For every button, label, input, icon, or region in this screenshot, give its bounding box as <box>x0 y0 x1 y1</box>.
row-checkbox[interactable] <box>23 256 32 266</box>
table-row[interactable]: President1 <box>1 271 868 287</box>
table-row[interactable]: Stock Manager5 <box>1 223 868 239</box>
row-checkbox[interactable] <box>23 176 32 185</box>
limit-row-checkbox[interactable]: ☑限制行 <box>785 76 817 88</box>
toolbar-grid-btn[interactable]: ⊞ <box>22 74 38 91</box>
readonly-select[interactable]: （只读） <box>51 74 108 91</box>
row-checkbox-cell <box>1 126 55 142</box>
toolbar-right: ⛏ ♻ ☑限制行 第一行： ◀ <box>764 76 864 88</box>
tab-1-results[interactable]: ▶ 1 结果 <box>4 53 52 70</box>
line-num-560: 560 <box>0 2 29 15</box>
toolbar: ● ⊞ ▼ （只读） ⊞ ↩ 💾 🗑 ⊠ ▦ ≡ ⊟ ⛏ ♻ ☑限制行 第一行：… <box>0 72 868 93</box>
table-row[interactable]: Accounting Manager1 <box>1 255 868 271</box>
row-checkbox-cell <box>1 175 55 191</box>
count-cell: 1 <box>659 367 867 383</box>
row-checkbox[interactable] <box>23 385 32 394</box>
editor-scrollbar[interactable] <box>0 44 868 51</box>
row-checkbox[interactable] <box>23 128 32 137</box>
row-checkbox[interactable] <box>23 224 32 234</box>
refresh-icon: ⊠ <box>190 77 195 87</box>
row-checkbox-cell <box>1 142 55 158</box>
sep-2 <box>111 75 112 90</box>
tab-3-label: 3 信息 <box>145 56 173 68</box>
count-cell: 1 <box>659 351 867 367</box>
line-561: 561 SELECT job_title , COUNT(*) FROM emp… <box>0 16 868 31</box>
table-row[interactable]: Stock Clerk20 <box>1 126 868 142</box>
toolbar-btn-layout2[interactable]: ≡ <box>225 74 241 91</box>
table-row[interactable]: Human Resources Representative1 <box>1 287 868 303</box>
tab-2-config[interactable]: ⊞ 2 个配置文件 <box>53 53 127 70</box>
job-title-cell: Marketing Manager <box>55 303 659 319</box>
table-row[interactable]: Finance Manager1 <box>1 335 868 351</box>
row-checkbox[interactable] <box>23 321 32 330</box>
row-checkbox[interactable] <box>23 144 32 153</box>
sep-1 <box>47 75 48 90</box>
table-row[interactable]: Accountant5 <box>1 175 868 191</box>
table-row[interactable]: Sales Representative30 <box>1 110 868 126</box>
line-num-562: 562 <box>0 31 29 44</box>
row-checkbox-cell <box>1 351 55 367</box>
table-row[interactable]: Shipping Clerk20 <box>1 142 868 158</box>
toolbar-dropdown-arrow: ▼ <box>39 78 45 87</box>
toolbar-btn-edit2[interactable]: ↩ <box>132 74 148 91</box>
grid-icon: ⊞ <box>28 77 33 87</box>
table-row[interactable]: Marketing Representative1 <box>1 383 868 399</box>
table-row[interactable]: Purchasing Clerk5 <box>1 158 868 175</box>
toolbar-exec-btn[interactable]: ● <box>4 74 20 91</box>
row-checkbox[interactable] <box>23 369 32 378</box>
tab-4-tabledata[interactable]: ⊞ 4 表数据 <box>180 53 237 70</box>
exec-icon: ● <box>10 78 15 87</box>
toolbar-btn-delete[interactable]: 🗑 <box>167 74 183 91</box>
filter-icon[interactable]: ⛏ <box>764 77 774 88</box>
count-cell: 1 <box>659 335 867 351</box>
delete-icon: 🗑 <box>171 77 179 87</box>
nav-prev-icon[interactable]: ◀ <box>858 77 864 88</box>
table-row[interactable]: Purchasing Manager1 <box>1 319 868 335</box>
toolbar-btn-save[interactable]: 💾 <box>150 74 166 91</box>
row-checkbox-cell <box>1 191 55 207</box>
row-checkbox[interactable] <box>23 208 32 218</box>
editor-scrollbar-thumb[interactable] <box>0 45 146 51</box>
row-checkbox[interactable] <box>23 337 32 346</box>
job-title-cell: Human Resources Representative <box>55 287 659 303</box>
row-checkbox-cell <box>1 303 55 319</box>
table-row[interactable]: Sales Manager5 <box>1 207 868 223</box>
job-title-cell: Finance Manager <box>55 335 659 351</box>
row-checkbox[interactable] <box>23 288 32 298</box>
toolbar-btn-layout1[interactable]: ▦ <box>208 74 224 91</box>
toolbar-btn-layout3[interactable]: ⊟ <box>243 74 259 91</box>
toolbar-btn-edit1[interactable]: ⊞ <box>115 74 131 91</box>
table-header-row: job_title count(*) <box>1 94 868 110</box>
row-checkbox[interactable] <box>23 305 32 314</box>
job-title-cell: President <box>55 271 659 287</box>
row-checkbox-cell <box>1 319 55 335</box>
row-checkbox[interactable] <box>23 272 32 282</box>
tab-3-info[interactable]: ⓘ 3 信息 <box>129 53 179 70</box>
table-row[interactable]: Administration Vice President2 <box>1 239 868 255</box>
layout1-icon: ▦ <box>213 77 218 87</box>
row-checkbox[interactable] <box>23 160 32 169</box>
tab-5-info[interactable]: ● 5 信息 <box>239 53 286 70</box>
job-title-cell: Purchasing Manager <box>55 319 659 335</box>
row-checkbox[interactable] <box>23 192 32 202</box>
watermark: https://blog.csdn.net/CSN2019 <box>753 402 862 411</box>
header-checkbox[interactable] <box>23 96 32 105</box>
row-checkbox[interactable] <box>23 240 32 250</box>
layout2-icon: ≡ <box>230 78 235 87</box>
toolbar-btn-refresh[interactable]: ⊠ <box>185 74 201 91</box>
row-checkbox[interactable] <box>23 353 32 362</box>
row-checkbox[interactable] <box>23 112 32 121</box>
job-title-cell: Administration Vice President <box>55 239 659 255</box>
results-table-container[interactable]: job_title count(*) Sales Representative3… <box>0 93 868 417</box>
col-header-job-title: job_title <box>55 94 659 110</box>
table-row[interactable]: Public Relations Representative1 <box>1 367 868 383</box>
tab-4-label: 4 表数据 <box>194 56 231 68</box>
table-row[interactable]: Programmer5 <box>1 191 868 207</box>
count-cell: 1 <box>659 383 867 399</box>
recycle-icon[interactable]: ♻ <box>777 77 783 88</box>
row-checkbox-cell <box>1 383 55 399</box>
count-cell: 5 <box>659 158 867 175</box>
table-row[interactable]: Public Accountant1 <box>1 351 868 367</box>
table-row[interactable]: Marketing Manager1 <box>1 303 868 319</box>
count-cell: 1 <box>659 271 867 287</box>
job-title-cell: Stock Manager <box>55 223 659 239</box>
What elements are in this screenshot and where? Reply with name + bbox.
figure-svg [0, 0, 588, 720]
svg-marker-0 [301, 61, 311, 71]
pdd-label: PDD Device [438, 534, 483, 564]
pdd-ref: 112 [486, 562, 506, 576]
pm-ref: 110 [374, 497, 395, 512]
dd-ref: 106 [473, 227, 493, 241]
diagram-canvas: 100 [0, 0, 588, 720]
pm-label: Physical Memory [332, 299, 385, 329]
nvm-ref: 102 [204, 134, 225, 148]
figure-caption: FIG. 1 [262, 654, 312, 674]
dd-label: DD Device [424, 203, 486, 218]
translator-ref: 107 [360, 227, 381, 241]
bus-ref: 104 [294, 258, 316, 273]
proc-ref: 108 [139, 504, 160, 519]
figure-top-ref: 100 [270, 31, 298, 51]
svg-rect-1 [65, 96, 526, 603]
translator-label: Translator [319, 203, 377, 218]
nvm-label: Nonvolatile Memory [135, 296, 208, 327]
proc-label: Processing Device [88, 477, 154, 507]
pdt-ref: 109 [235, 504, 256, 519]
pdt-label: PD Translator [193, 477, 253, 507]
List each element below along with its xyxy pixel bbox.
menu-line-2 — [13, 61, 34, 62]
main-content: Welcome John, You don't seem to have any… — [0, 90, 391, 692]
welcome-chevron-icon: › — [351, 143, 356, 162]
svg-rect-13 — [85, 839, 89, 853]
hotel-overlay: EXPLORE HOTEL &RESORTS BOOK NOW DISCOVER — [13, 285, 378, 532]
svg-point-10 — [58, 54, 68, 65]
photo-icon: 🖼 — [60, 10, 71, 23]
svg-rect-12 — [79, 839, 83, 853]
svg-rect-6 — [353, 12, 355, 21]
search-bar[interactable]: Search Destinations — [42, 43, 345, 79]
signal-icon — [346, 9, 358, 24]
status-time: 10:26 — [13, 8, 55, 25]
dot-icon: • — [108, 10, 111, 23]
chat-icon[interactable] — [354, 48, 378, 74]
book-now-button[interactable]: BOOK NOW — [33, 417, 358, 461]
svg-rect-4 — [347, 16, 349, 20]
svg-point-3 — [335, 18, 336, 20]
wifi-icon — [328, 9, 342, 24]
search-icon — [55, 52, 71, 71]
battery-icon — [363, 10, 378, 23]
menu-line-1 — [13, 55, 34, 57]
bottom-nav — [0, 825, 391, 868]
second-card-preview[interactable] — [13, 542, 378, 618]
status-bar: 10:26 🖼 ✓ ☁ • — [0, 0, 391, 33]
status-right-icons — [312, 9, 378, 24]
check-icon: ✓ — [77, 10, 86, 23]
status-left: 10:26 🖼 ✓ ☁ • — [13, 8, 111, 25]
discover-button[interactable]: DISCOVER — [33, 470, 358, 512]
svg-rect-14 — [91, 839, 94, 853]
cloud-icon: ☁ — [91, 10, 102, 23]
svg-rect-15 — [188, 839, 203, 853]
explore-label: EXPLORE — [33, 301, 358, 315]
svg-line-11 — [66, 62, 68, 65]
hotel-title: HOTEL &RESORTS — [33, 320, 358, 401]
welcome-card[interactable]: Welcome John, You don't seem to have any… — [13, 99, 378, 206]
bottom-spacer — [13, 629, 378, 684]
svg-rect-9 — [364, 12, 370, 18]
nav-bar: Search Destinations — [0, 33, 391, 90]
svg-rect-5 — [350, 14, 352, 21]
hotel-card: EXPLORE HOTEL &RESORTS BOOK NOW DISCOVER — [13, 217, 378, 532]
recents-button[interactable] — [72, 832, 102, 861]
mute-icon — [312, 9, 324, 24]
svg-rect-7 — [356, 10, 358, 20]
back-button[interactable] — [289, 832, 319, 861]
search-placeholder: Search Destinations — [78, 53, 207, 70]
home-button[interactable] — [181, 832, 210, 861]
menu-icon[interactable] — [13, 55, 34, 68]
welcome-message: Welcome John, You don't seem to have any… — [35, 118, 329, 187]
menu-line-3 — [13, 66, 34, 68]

* ABOUT THIS TASK: The result should be every line of the material that contains the word "exec", so copy those lines.

* THE ANSWER:
toolbar-exec-btn[interactable]: ● <box>4 74 20 91</box>
exec-icon: ● <box>10 78 15 87</box>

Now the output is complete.